**Extracted material:**
------------------------------------------------------------------------

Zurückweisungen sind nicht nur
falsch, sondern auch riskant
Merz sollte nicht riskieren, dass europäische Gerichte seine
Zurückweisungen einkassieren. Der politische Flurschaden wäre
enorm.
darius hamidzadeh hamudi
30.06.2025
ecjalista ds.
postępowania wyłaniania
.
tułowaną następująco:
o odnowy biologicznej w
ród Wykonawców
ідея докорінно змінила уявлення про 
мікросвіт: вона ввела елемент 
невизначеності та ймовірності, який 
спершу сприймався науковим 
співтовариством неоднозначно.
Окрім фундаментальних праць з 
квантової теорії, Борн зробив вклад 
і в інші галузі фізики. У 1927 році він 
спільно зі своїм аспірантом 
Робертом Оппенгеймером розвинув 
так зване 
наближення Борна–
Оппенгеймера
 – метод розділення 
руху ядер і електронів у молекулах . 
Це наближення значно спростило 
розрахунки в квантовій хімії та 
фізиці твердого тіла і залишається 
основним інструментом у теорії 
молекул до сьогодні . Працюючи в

------------------------------------------------------------------------

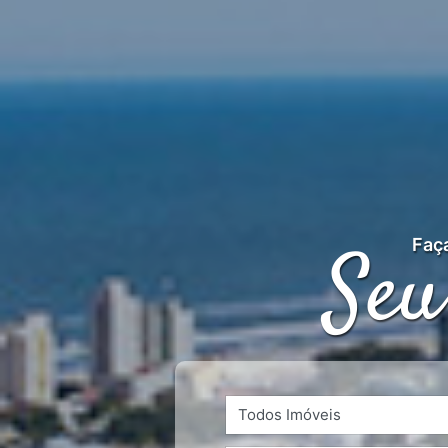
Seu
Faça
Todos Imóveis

------------------------------------------------------------------------

**What is expected:** The response should hold exactly the lines starting at the line with "darius hamidzadeh hamudi" and ending at the line with "молекул до сьогодні . Працюючи в", and no other line of the material above.

**Written answer:**
darius hamidzadeh hamudi
30.06.2025
ecjalista ds.
postępowania wyłaniania
.
tułowaną następująco:
o odnowy biologicznej w
ród Wykonawców
ідея докорінно змінила уявлення про 
мікросвіт: вона ввела елемент 
невизначеності та ймовірності, який 
спершу сприймався науковим 
співтовариством неоднозначно.
Окрім фундаментальних праць з 
квантової теорії, Борн зробив вклад 
і в інші галузі фізики. У 1927 році він 
спільно зі своїм аспірантом 
Робертом Оппенгеймером розвинув 
так зване 
наближення Борна–
Оппенгеймера
 – метод розділення 
руху ядер і електронів у молекулах . 
Це наближення значно спростило 
розрахунки в квантовій хімії та 
фізиці твердого тіла і залишається 
основним інструментом у теорії 
молекул до сьогодні . Працюючи в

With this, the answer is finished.